Jan 11, 2022 1:30 PM
Prize of the agri-environmental program on climate change.
More than 600 rural businesses with projects that protect the environment and mitigate the impact of climate change will share £ 30million from the latest round of the Agri-Environment Climate Scheme (AECS) 2021.
AECS was launched to promote land management practices that protect and enhance Scotland’s natural heritage, improve water quality, manage flood risk, and mitigate and adapt to climate change. In October 2021, Rural Affairs Secretary Mairi Gougeon announced the extension of the system until 2024 with a new cycle opening for each new calendar year.

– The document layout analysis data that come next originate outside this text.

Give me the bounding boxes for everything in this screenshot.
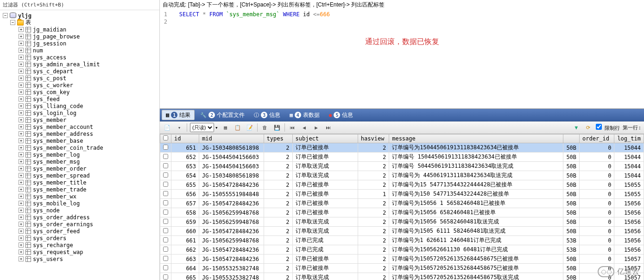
tree-table-item[interactable]: +sys_member_msg xyxy=(0,158,159,165)
tree-table-item[interactable]: +sys_order_feed xyxy=(0,228,159,235)
tab-profiles[interactable]: 🔧 2 个配置文件 xyxy=(196,110,248,120)
table-row[interactable]: 662JG-150547284842362订单已完成2订单编号为15056266… xyxy=(160,245,644,255)
tree-table-item[interactable]: +sys_member_address xyxy=(0,130,159,137)
column-header[interactable]: message xyxy=(389,134,563,143)
readonly-select[interactable]: (只读) ▾ xyxy=(190,123,218,132)
tab-info2[interactable]: ● 5 信息 xyxy=(325,110,357,120)
table-row[interactable]: 665JG-150553253827482订单取送完成2订单编号为1505720… xyxy=(160,273,644,280)
chevron-right-icon[interactable]: + xyxy=(19,55,24,60)
first-button[interactable]: ⏮ xyxy=(288,123,297,132)
row-checkbox[interactable] xyxy=(163,145,168,150)
chevron-right-icon[interactable]: + xyxy=(19,187,24,192)
chevron-right-icon[interactable]: + xyxy=(19,208,24,213)
chevron-right-icon[interactable]: + xyxy=(19,215,24,220)
tree-table-item[interactable]: +sys_login_log xyxy=(0,109,159,116)
tree-table-item[interactable]: +sys_recharge xyxy=(0,242,159,248)
save-button[interactable]: 💾 xyxy=(272,123,282,132)
form-view-button[interactable]: 📋 xyxy=(233,123,242,132)
tree-table-item[interactable]: +sys_member xyxy=(0,116,159,123)
filter-icon[interactable]: ▼ xyxy=(572,123,581,132)
tree-table-item[interactable]: +sys_feed xyxy=(0,95,159,102)
row-checkbox[interactable] xyxy=(163,172,168,178)
row-checkbox[interactable] xyxy=(163,163,168,168)
chevron-right-icon[interactable]: + xyxy=(19,166,24,171)
row-checkbox[interactable] xyxy=(163,200,168,205)
delete-button[interactable]: 🗑 xyxy=(260,123,270,132)
tree-table-item[interactable]: +sys_users xyxy=(0,255,159,262)
chevron-right-icon[interactable]: + xyxy=(19,110,24,115)
chevron-right-icon[interactable]: + xyxy=(19,194,24,199)
chevron-down-icon[interactable]: − xyxy=(3,13,8,18)
tree-table-item[interactable]: +jg_maidian xyxy=(0,26,159,33)
tree-table-item[interactable]: +sys_c_post xyxy=(0,75,159,82)
column-header[interactable]: types xyxy=(264,134,292,143)
chevron-right-icon[interactable]: + xyxy=(19,89,24,95)
tree-table-item[interactable]: +sys_access xyxy=(0,54,159,61)
table-row[interactable]: 660JG-150547284842362订单取送完成2订单编号为1505 61… xyxy=(160,227,644,236)
chevron-right-icon[interactable]: + xyxy=(19,27,24,32)
tree-table-item[interactable]: +sys_member_base xyxy=(0,137,159,144)
table-row[interactable]: 655JG-150547284842362订单已被接单2订单编号为15 5477… xyxy=(160,180,644,190)
chevron-right-icon[interactable]: + xyxy=(19,103,24,108)
chevron-right-icon[interactable]: + xyxy=(19,69,24,74)
chevron-right-icon[interactable]: + xyxy=(19,249,24,255)
chevron-right-icon[interactable]: + xyxy=(19,235,24,241)
tab-result[interactable]: ▦ 1 结果 xyxy=(162,110,195,120)
tree-table-item[interactable]: +sys_node xyxy=(0,207,159,214)
table-row[interactable]: 652JG-150445041566032订单已被接单2订单编号 1504450… xyxy=(160,153,644,162)
column-header[interactable]: id xyxy=(171,134,199,143)
chevron-right-icon[interactable]: + xyxy=(19,48,24,53)
tree-table-item[interactable]: +jg_page_browse xyxy=(0,33,159,40)
chevron-right-icon[interactable]: + xyxy=(19,242,24,248)
chevron-right-icon[interactable]: + xyxy=(19,117,24,122)
tree-table-item[interactable]: +sys_member_order xyxy=(0,165,159,172)
row-checkbox[interactable] xyxy=(163,274,168,280)
table-row[interactable]: 664JG-150553253827482订单已被接单2订单编号为1505720… xyxy=(160,264,644,273)
tree-table-item[interactable]: +jg_session xyxy=(0,40,159,47)
column-header[interactable]: order_id xyxy=(580,134,614,143)
tree-table-item[interactable]: +sys_c_worker xyxy=(0,82,159,89)
next-button[interactable]: ▶ xyxy=(312,123,321,132)
chevron-right-icon[interactable]: + xyxy=(19,152,24,157)
row-checkbox[interactable] xyxy=(163,265,168,270)
row-checkbox[interactable] xyxy=(163,237,168,242)
last-button[interactable]: ⏭ xyxy=(324,123,333,132)
sql-editor[interactable]: 12 SELECT * FROM `sys_member_msg` WHERE … xyxy=(160,10,644,108)
limit-rows-checkbox[interactable]: 限制行 xyxy=(596,124,620,132)
table-row[interactable]: 651JG-150348085618982订单已被接单2订单编号为1504450… xyxy=(160,143,644,153)
column-header[interactable]: subject xyxy=(292,134,358,143)
chevron-right-icon[interactable]: + xyxy=(19,83,24,88)
tree-db[interactable]: − yljg xyxy=(0,12,159,19)
tree-table-item[interactable]: +sys_mobile_log xyxy=(0,200,159,207)
table-row[interactable]: 659JG-150562599487682订单取送完成2订单编号为15056 5… xyxy=(160,217,644,227)
chevron-right-icon[interactable]: + xyxy=(19,180,24,185)
tree-table-item[interactable]: +sys_admin_area_limit xyxy=(0,61,159,68)
tree-table-item[interactable]: +sys_member_coin_trade xyxy=(0,144,159,151)
refresh-button[interactable]: ⟳ xyxy=(584,123,593,132)
chevron-right-icon[interactable]: + xyxy=(19,159,24,164)
row-checkbox[interactable] xyxy=(163,154,168,159)
table-row[interactable]: 656JG-150555519848482订单已被接单1订单编号为150 547… xyxy=(160,190,644,199)
sql-line[interactable]: SELECT * FROM `sys_member_msg` WHERE id … xyxy=(169,11,644,18)
chevron-right-icon[interactable]: + xyxy=(19,41,24,46)
chevron-right-icon[interactable]: + xyxy=(19,131,24,136)
chevron-down-icon[interactable]: − xyxy=(10,20,15,25)
table-row[interactable]: 657JG-150547284842362订单已被接单2订单编号为15056 1… xyxy=(160,199,644,208)
chevron-right-icon[interactable]: + xyxy=(19,96,24,102)
tree-table-item[interactable]: +sys_orders xyxy=(0,235,159,242)
tree-table-item[interactable]: +sys_lliang_code xyxy=(0,102,159,109)
filter-input[interactable]: 过滤器 (Ctrl+Shift+B) xyxy=(0,0,159,10)
export-button[interactable]: 📄 xyxy=(163,123,172,132)
table-row[interactable]: 658JG-150562599487682订单已被接单2订单编号为15056 6… xyxy=(160,208,644,217)
tree-table-item[interactable]: +sys_com_key xyxy=(0,89,159,95)
chevron-right-icon[interactable]: + xyxy=(19,76,24,81)
grid-view-button[interactable]: ▦ xyxy=(221,123,230,132)
tree-table-item[interactable]: +sys_order_earnings xyxy=(0,221,159,228)
column-header[interactable]: mid xyxy=(199,134,264,143)
chevron-right-icon[interactable]: + xyxy=(19,62,24,67)
tab-tabledata[interactable]: ▦ 4 表数据 xyxy=(286,110,323,120)
select-all-checkbox[interactable] xyxy=(163,135,168,140)
row-checkbox[interactable] xyxy=(163,191,168,196)
chevron-right-icon[interactable]: + xyxy=(19,34,24,39)
chevron-right-icon[interactable]: + xyxy=(19,222,24,227)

Applications for the next round will open on January 24, and farmers and smallholders can apply for aid in organic land conversion and maintenance, as well as a range of other measures to promote low-emission agriculture. carbon footprint and protect the environment.

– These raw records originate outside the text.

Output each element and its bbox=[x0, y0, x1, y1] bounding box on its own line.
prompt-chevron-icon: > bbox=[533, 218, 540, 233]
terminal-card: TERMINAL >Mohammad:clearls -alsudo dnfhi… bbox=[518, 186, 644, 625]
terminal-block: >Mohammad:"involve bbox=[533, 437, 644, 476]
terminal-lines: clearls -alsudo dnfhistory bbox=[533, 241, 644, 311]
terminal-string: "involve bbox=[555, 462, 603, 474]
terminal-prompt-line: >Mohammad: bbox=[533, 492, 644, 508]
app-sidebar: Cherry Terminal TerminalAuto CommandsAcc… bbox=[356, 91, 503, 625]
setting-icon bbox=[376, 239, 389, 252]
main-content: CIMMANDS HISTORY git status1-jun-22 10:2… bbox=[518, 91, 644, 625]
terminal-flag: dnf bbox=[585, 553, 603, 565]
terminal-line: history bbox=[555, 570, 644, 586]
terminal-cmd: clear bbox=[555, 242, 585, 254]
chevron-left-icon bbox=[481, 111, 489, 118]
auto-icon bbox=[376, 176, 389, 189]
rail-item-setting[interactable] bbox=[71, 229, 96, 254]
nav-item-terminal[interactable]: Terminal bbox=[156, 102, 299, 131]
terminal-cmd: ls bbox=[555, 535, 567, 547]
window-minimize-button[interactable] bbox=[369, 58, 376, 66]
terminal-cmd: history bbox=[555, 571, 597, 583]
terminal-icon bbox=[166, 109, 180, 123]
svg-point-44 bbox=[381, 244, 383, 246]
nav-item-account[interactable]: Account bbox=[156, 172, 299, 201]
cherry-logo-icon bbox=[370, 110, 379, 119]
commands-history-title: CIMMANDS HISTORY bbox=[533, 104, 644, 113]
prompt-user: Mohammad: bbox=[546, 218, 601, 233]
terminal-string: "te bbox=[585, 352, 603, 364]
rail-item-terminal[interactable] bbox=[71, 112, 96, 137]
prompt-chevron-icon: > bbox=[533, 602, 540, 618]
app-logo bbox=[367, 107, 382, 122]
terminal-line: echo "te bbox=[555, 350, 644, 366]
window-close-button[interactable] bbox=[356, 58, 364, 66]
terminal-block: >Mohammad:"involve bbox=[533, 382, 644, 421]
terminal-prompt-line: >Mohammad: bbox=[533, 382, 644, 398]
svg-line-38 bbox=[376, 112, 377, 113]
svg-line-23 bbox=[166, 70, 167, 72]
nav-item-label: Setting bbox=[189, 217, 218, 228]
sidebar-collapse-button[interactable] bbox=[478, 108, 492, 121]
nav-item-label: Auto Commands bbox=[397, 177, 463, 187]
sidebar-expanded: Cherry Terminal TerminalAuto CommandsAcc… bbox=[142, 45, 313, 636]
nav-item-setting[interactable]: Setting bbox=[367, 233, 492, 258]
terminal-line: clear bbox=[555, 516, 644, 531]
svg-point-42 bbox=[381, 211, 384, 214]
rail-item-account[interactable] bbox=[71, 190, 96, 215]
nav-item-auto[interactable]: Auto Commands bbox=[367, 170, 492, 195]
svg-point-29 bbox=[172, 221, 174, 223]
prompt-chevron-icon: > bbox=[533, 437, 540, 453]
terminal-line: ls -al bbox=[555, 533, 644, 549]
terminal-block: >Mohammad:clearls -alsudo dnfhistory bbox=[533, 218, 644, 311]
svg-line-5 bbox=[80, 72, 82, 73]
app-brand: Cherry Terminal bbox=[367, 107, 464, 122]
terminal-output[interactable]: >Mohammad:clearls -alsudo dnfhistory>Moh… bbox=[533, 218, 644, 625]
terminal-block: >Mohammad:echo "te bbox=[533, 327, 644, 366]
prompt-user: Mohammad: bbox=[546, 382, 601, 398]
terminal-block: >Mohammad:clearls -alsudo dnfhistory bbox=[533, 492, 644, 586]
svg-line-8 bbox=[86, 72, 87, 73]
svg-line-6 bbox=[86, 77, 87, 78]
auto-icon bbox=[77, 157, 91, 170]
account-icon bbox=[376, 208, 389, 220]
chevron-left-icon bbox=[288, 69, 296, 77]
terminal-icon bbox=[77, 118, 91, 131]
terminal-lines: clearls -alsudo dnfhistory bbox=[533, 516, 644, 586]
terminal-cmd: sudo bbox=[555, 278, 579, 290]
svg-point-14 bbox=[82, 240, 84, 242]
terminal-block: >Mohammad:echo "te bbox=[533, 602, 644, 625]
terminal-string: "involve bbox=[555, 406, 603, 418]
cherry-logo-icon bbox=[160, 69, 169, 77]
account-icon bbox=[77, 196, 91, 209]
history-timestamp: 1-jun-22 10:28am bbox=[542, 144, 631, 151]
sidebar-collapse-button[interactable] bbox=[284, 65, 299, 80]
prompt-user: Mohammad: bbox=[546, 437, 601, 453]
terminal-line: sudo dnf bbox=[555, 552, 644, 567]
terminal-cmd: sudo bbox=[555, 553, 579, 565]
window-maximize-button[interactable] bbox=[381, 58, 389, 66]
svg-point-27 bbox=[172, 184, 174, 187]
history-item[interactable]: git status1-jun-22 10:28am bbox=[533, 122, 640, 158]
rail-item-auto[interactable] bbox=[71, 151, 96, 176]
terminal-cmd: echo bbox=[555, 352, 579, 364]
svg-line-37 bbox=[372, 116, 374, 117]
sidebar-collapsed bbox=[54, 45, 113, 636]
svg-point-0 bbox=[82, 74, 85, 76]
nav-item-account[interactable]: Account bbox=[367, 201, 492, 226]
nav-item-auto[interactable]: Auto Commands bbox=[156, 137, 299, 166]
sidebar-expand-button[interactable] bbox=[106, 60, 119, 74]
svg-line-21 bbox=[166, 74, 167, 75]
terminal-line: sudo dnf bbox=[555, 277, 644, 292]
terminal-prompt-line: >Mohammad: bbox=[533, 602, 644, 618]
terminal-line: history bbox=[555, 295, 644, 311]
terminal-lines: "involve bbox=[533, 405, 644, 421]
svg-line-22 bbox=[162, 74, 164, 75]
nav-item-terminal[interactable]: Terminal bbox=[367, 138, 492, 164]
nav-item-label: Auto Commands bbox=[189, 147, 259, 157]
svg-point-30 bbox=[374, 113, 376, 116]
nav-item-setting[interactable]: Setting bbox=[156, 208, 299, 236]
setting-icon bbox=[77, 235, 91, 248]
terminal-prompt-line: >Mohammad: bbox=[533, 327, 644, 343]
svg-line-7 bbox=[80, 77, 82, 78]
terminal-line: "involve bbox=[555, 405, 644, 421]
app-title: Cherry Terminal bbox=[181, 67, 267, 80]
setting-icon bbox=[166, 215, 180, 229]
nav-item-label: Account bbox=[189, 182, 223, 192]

Rural Affairs Secretary Mairi Gougeon said:
“The AECS has provided nearly 3,000 applicants with around £ 244million since its inception. This funding for the sector has helped us restore and improve nature through increased biodiversity, improved soils and contributions to climate change mitigation while providing high quality, locally produced food.
“I want to thank those who applied for the program and clearly understand the importance of doing what we can to mitigate climate change. Our vision for the future of rural Scotland is positive. We see our land managers and world-class producers thrive, while supporting our global climate change agenda and our response to the biodiversity crisis. The AECS continues to play an important role in meeting these commitments and also supports the ambition to double the area of land under organic management, set out in the Government Agenda 2021-22. I encourage people to apply for the next cycle of the program in order to continue this work. “
NatureScot CEO Francesca Osowska said:
“I would like to congratulate everyone who was awarded AECS scholarships in 2022 for the 2021 cycle. In this time of climate emergency and biodiversity crisis, farmers and crofters are playing a vital role in protecting and restoring nature in Scotland. These valuable projects will help support our vulnerable wildlife and habitats, improve soil health and water quality, reduce flood risk, increase organic agriculture, and improve public access in rural areas, among other environmental benefits.
Create a fairer and greener nation
The 2021 AECS application cycle brings the area under conversion or maintenance support to 86,577 ha, an increase of 15,482 ha or 22% from 2022 from 2021 levels.